==== EXTRACTED MATERIAL
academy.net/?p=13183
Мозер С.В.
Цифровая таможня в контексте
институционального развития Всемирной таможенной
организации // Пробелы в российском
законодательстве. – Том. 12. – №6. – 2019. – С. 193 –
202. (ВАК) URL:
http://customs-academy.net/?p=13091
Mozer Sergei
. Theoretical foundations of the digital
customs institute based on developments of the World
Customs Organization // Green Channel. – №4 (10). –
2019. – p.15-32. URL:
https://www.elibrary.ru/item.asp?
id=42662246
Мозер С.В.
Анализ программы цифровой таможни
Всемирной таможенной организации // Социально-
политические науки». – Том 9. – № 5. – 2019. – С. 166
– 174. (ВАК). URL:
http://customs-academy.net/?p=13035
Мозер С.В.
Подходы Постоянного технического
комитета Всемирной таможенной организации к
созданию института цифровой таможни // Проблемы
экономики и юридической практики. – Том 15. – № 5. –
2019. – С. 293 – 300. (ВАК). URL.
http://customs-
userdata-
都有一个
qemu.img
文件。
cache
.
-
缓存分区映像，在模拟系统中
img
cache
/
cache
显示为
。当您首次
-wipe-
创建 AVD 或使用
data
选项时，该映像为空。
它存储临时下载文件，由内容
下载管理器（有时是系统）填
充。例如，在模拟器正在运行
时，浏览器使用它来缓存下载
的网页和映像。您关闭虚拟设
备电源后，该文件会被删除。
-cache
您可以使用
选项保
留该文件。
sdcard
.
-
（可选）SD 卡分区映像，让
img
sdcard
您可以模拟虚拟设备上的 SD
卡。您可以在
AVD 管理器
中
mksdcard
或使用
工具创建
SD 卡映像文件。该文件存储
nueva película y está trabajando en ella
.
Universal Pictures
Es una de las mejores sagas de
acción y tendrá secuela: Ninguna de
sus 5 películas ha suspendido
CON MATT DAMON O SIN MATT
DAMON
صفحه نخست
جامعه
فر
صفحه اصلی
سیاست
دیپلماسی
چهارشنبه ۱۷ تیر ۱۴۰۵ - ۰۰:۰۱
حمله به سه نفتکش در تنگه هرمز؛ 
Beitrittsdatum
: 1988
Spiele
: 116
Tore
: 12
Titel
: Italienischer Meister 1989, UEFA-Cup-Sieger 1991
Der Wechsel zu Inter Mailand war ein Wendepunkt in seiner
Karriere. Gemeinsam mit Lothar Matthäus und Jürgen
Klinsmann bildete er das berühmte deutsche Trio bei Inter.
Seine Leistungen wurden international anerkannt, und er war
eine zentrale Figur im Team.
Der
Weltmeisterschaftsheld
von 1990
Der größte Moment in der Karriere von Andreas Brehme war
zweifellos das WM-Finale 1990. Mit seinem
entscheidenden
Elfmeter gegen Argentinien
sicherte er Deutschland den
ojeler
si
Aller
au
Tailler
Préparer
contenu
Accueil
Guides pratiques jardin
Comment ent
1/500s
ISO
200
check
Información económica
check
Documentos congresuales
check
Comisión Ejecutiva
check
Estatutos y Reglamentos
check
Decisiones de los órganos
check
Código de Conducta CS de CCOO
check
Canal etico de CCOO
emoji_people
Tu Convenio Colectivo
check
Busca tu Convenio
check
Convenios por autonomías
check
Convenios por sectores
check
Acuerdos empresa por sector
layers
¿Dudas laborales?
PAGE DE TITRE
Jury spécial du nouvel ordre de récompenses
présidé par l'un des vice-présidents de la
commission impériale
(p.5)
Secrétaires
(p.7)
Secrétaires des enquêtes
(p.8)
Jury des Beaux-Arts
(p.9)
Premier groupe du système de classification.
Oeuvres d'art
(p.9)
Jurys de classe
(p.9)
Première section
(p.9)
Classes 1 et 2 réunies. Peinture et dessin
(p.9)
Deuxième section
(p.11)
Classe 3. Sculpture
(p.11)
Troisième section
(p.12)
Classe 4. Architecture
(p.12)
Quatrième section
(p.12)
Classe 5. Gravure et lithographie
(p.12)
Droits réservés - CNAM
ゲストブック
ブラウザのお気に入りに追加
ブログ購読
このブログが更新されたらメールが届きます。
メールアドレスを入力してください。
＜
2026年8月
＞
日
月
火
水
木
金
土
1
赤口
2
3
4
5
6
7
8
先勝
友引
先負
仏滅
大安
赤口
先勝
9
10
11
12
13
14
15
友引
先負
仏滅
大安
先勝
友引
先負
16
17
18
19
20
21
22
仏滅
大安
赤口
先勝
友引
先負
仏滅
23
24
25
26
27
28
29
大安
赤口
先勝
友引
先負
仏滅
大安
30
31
========
__WHAT YOU SHOULD DO__
Go through the records above and return every line that holds the string "Convenios".

__SOLUTION TO THIS TASK__
Convenios por autonomías
Convenios por sectores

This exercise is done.